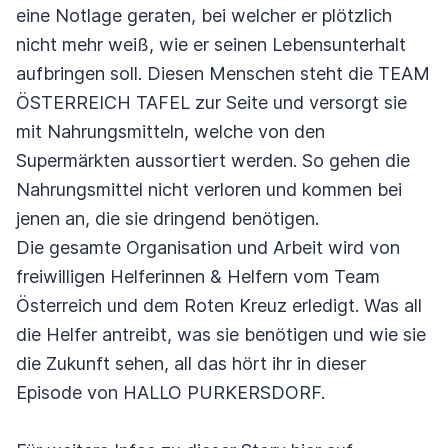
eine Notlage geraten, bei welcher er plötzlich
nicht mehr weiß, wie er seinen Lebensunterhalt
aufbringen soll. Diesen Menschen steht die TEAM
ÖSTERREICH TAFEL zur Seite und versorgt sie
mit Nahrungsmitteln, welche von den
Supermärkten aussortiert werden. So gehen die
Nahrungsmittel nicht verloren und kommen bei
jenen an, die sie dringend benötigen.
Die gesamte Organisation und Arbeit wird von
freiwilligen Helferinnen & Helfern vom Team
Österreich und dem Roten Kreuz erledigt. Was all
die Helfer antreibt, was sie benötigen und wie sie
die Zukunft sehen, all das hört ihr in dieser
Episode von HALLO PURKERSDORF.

==

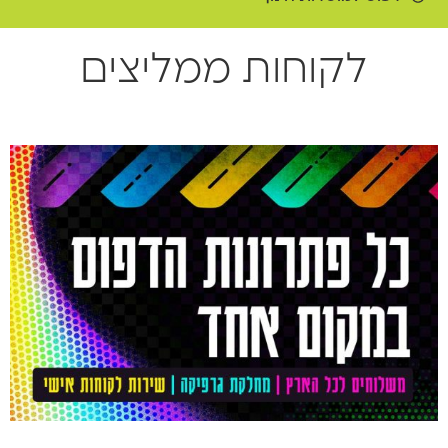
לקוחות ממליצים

(WORK TO COMPLETE) Give back exactly the lines of the listing above that run from the line with "mit Nahrungsmitteln, welche von den" to the line with "die Helfer antreibt, was", inclusive.

(WRITTEN SOLUTION)
mit Nahrungsmitteln, welche von den
Supermärkten aussortiert werden. So gehen die
Nahrungsmittel nicht verloren und kommen bei
jenen an, die sie dringend benötigen.
Die gesamte Organisation und Arbeit wird von
freiwilligen Helferinnen & Helfern vom Team
Österreich und dem Roten Kreuz erledigt. Was all
die Helfer antreibt, was sie benötigen und wie sie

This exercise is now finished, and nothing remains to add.